## Task prompt
Some lines below hold "click". Pick them out and copy them.

## Data provided
*** Begin section ***

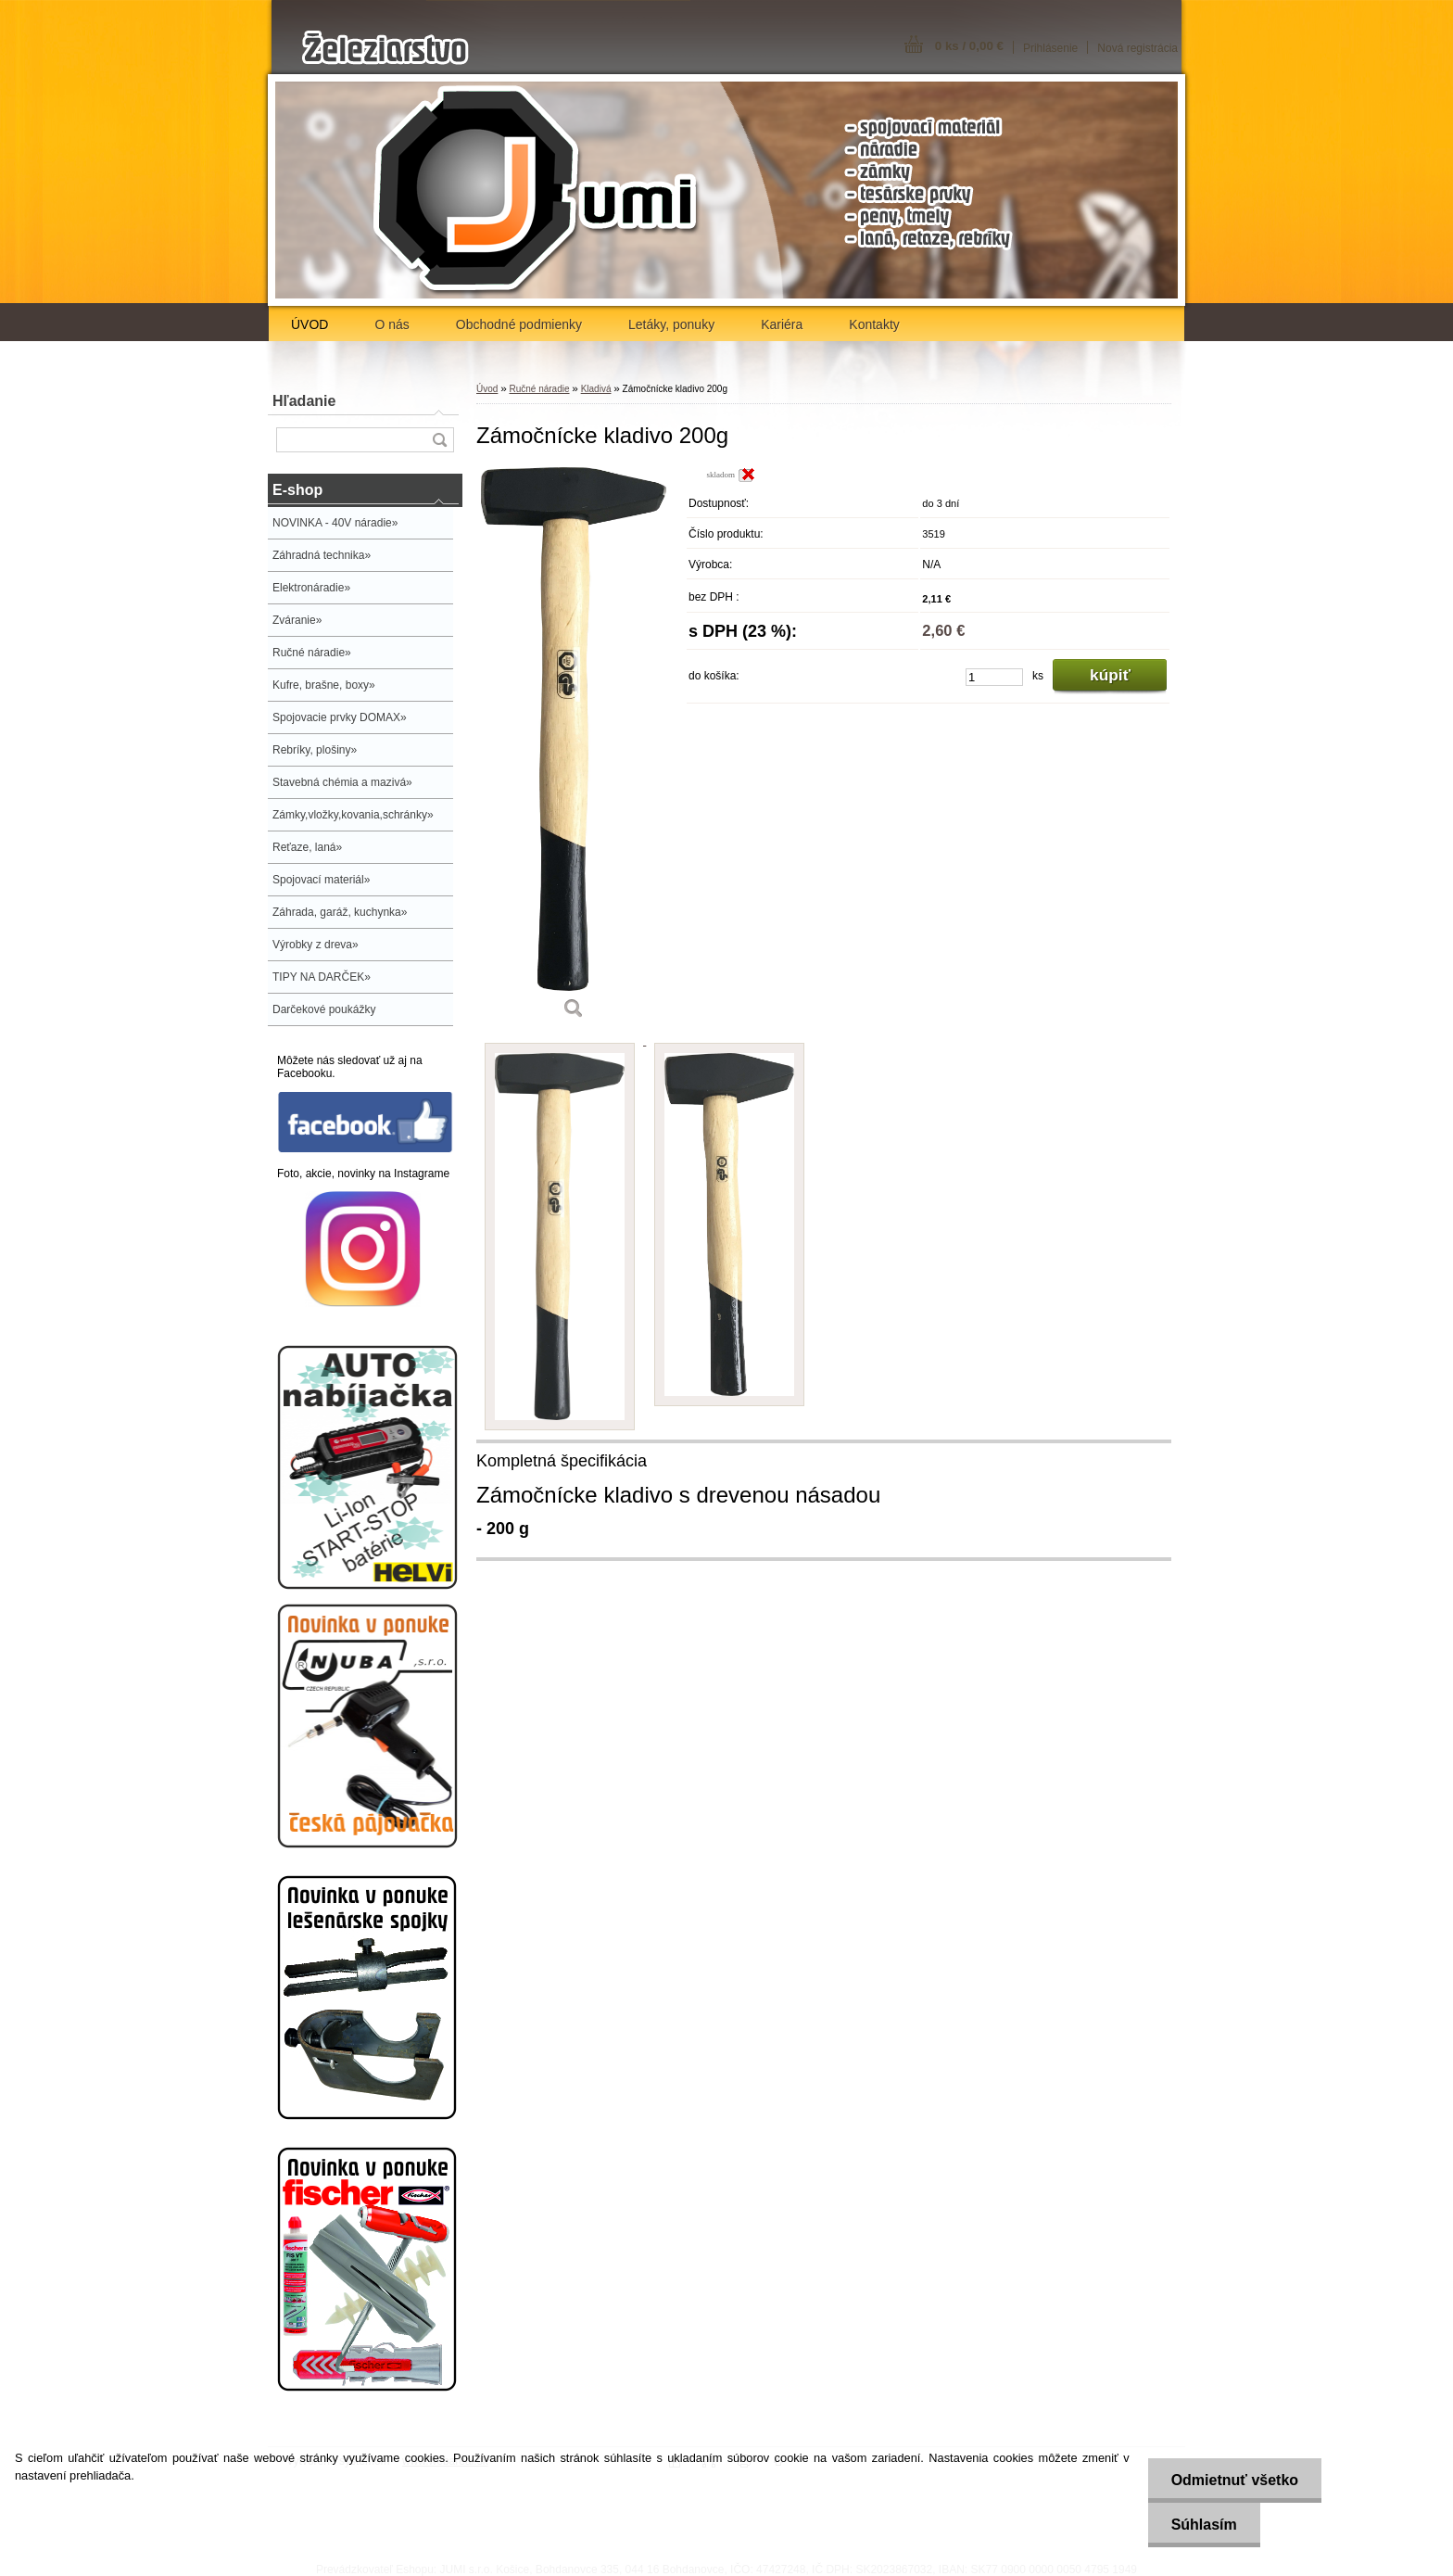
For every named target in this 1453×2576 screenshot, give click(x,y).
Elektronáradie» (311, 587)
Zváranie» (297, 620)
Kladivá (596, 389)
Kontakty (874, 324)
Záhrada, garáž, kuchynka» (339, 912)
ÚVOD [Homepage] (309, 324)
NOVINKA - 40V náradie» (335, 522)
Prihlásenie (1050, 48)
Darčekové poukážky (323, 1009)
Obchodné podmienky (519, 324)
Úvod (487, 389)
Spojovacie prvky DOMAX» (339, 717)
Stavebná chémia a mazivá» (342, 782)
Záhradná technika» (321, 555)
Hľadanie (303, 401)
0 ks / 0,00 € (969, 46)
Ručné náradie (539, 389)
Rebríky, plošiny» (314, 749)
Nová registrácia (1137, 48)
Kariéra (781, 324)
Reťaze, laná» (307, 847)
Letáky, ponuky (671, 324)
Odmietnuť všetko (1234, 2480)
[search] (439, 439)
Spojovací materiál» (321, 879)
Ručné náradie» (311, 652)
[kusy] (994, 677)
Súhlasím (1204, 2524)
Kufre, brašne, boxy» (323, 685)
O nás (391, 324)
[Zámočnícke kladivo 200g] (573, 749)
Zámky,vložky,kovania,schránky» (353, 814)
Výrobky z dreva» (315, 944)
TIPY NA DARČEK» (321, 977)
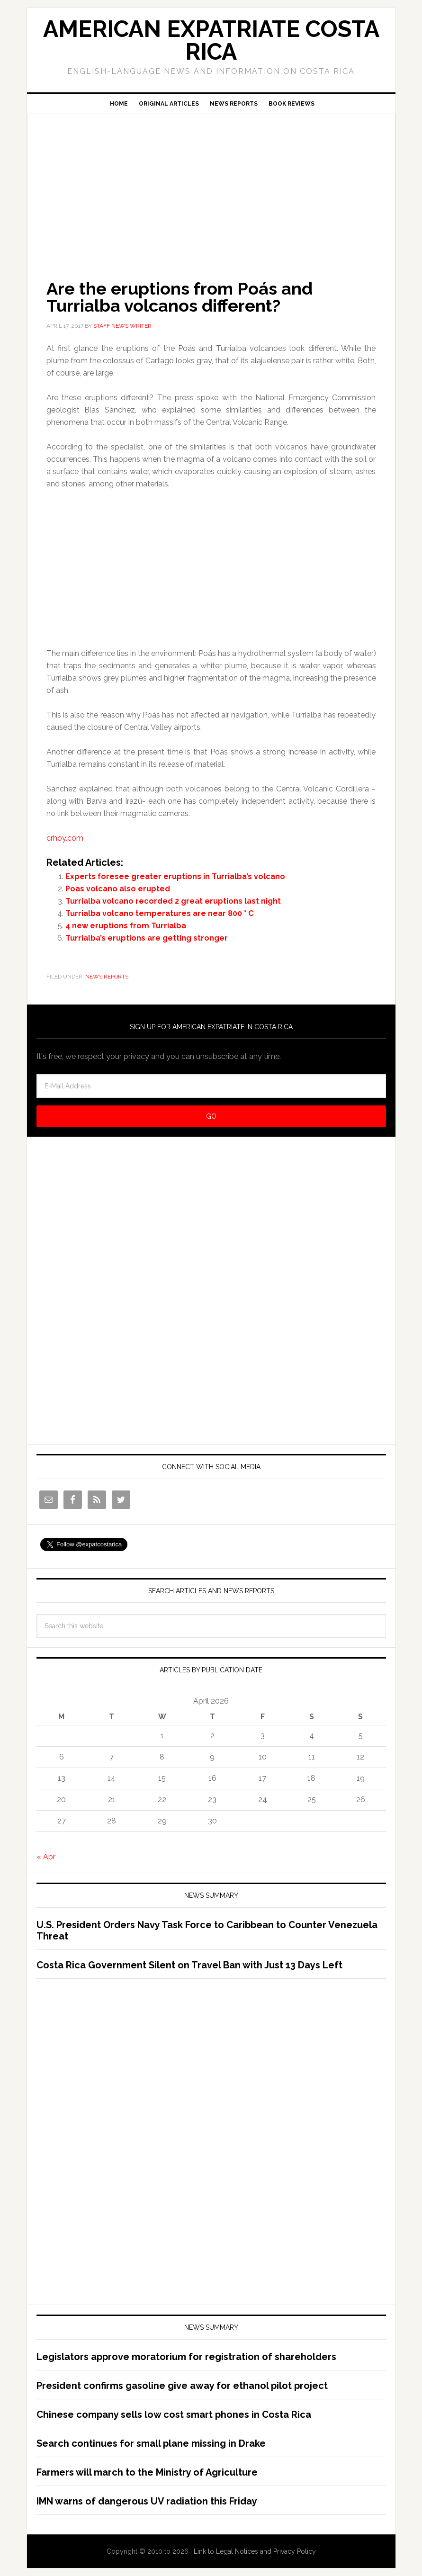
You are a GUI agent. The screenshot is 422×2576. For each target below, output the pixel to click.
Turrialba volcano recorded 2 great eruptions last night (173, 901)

*** End section ***

## Result of this exercise
For every named target in this 1453×2576 screenshot, give click(x,y).
You are a GUI agent. The screenshot is 422×2576. For each target below, output the pixel to click.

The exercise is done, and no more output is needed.